Desde Carlomagno, el orden político medieval se construyó a partir de una adaptación de las instituciones romanas aún existentes al modelo propuesto por los Padres de la Iglesia. En este orden teológico-político, el emperador ocupaba la cúspide de la jerarquía, la cual estaba constituida de jurisdicciones organizadas verticalmente. El poder supremo del emperador se ejercía como jurisdicción plena, iuridisctio plenissima, no sujeta a restricciones; sin embargo, tal poder, aunque constituía la culminación del ordenamiento jurídico-político, no tenía la facultad de crear a partir de sí mismo el orden, puesto que formaba parte de él. En este sentido, no era un poder absoluto, sino más bien un poder cuya función era mantener unido el ordenamiento jurídico-político existente desde el interior del mismo (Costa, 2007: 48).
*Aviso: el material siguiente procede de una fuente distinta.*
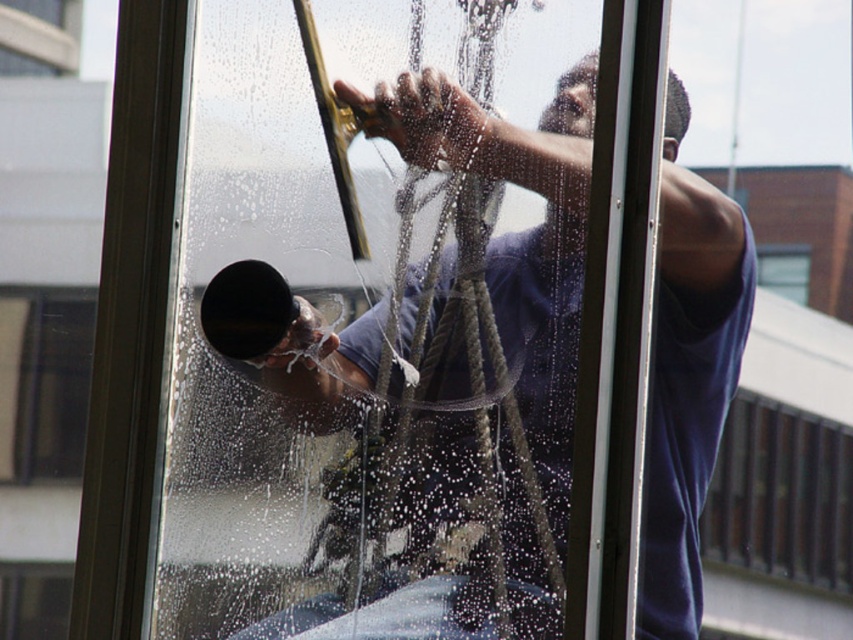 Question: Which of the following is the farthest from the observer?

Choices:
 (A) transparent glass window at upper center
 (B) dark blue shirt at center

Answer: (A)

Question: Can you confirm if dark blue shirt at center is positioned above transparent glass window at upper center?

Choices:
 (A) yes
 (B) no

Answer: (B)

Question: Which of the following is the closest to the observer?

Choices:
 (A) (660, 326)
 (B) (780, 282)

Answer: (B)

Question: Does dark blue shirt at center lie in front of transparent glass window at upper center?

Choices:
 (A) yes
 (B) no

Answer: (A)

Question: Does dark blue shirt at center come behind transparent glass window at upper center?

Choices:
 (A) no
 (B) yes

Answer: (A) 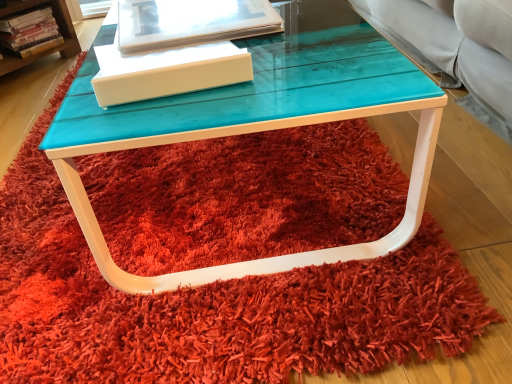 Question: Is translucent plastic book at upper center, the second book viewed from the top, outside of turquoise glossy table at center?

Choices:
 (A) no
 (B) yes

Answer: (B)

Question: Is translucent plastic book at upper center, placed as the first book when sorted from front to back, looking in the opposite direction of turquoise glossy table at center?

Choices:
 (A) yes
 (B) no

Answer: (B)

Question: Can you confirm if translucent plastic book at upper center, acting as the second book starting from the back, is bigger than turquoise glossy table at center?

Choices:
 (A) yes
 (B) no

Answer: (B)

Question: Is translucent plastic book at upper center, placed as the first book when sorted from front to back, to the left of turquoise glossy table at center from the viewer's perspective?

Choices:
 (A) yes
 (B) no

Answer: (A)

Question: Could you tell me if translucent plastic book at upper center, which appears as the 2th book when viewed from the left, is facing turquoise glossy table at center?

Choices:
 (A) yes
 (B) no

Answer: (B)

Question: In the image, is white matte box at center on the left side or the right side of hardcover book at left, the second book positioned from the bottom?

Choices:
 (A) left
 (B) right

Answer: (B)

Question: From a real-world perspective, is white matte box at center above or below hardcover book at left, placed as the 1th book when sorted from top to bottom?

Choices:
 (A) above
 (B) below

Answer: (A)

Question: Relative to hardcover book at left, the 2th book when ordered from right to left, is white matte box at center in front or behind?

Choices:
 (A) front
 (B) behind

Answer: (A)

Question: Would you say white matte box at center is inside or outside hardcover book at left, positioned as the first book in back-to-front order?

Choices:
 (A) inside
 (B) outside

Answer: (B)

Question: Considering the positions of point (238, 24) and point (20, 36), is point (238, 24) closer or farther from the camera than point (20, 36)?

Choices:
 (A) closer
 (B) farther

Answer: (A)

Question: Visually, is translucent plastic book at upper center, the second book viewed from the top, positioned to the left or to the right of hardcover book at left, positioned as the first book in back-to-front order?

Choices:
 (A) right
 (B) left

Answer: (A)

Question: From a real-world perspective, is translucent plastic book at upper center, arranged as the 1th book when viewed from the right, physically located above or below hardcover book at left, which appears as the first book when viewed from the left?

Choices:
 (A) above
 (B) below

Answer: (A)

Question: In terms of width, does translucent plastic book at upper center, which appears as the 2th book when viewed from the left, look wider or thinner when compared to hardcover book at left, the second book positioned from the bottom?

Choices:
 (A) thin
 (B) wide

Answer: (B)

Question: From a real-world perspective, is translucent plastic book at upper center, the first book from the bottom, physically located above or below white matte box at center?

Choices:
 (A) below
 (B) above

Answer: (A)

Question: Considering the positions of translucent plastic book at upper center, the first book from the bottom, and white matte box at center in the image, is translucent plastic book at upper center, the first book from the bottom, bigger or smaller than white matte box at center?

Choices:
 (A) small
 (B) big

Answer: (B) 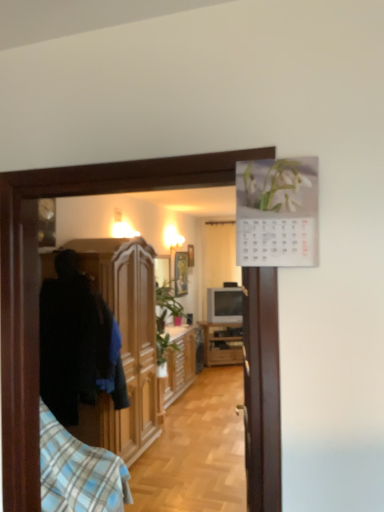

Hacia finales del siglo XI, el Papa Gregorio VII reinterpretó la famosa “doctrina de las dos espadas” que el Papa Gelasio I había formulado en el año 494. Esta nueva versión, expresada en la doctrina de la plenitudo potestatis, subordinaba una de las espadas, la del emperador, a la del Papa, de manera que éste no solo tenía la auctoritas para representar a la cristiandad universal, sino también la potestas para gobernarla. De esta manera, el orden jerárquico imperial fue sometido a un orden paralelo similar en cuya cúspide se encontraba el pontífice romano. Sin embargo, la nueva doctrina desarrollaba un nuevo punto de vista respecto a esta jerarquía, pues introducía un poder exterior a la jerarquía de las jurisdicciones establecidas. Así, el nuevo poder papal gobernaba la unidad del ordenamiento jurídico-político, pero desde fuera de él (Costa, 2007: 51-52).

Con la introducción del poder papal en la organización política medieval, se produjo lo que algunos historiadores han llamado “revolución papal”, pues se trató de la aparición, por vez primera, de una forma de unidad política que anunciaba el advenimiento del Estado moderno. A partir de este momento, la Iglesia concentró el poder en la figura del Papa y sentó las bases para la constitución del futuro absolutismo y del Estado de Derecho, separándose del orden inmanente sobre el que gobernaba, cosa que no ocurría en el caso del emperador, cuya función siempre había formado parte del ordenamiento jurídico histórico (Berman, 1986).

A diferencia de la sociedad política medieval, el Estado moderno busca el bienestar de sus súbditos, así como el desarrollo de la riqueza y la cultura a lo largo de un territorio determinado. Por tal razón, el Estado se apropió paulatinamente de los espacios que la unidad política medieval había dejado en manos de la nobleza y el clero; asimismo, entró en combate contra las dos grandes instituciones supraestatales que le disputaban la soberanía territorial: el imperio y el papado. Hacia fines de la Edad Media, el poder estatal tomó la forma de una monarquía circunscrita a un territorio determinado (Naef, 1973: 10-11).

Durante la modernidad europea, la noción de soberanía tuvo tres momentos importantes con el absolutismo, el constitucionalismo monárquico y el republicanismo, de Hobbes, Locke y Rousseau respectivamente. La soberanía papal fue primeramente transferida al monarca absoluto, de este pasó al Estado, aunque dividida según la teoría de la separación de los poderes, y, finalmente, se identificó con la voluntad general o popular de manera unitaria (Freund, 1968: 142).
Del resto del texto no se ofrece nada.